BRIEF =
What should be copied is the stretch of entries below from the line with "0602 NEGRO BLACK" up to and including the line with "Redacción Digital", exactly and without images.

RECORD SET =
—————

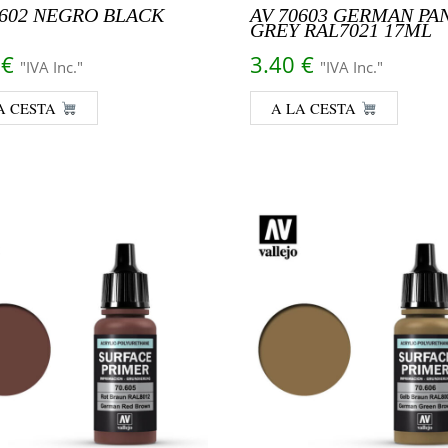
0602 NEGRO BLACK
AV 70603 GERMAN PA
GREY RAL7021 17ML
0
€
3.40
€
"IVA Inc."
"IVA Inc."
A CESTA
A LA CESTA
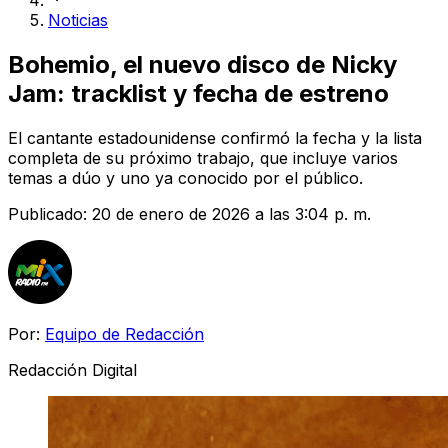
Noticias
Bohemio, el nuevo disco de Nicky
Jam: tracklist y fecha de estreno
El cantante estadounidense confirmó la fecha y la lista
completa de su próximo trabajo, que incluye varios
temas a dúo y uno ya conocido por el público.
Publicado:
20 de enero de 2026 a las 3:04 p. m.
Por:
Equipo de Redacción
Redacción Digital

—————

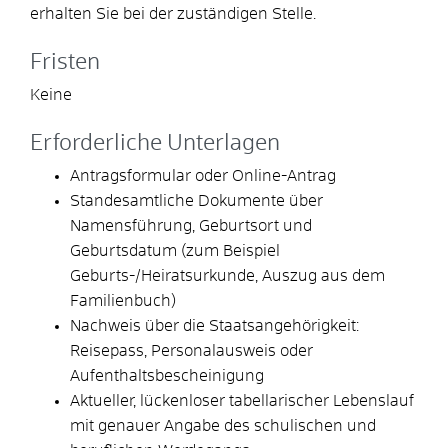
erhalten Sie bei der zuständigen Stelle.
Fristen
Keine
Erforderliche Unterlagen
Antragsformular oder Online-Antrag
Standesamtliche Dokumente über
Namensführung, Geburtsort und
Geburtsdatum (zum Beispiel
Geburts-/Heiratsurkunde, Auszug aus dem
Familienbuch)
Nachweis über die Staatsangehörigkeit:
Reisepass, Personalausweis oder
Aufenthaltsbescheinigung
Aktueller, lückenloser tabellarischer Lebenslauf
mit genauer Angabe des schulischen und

—————

RESPONSE =
0602 NEGRO BLACK
AV 70603 GERMAN PA
GREY RAL7021 17ML
0
€
3.40
€
"IVA Inc."
"IVA Inc."
A CESTA
A LA CESTA
Noticias
Bohemio, el nuevo disco de Nicky
Jam: tracklist y fecha de estreno
El cantante estadounidense confirmó la fecha y la lista
completa de su próximo trabajo, que incluye varios
temas a dúo y uno ya conocido por el público.
Publicado:
20 de enero de 2026 a las 3:04 p. m.
Por:
Equipo de Redacción
Redacción Digital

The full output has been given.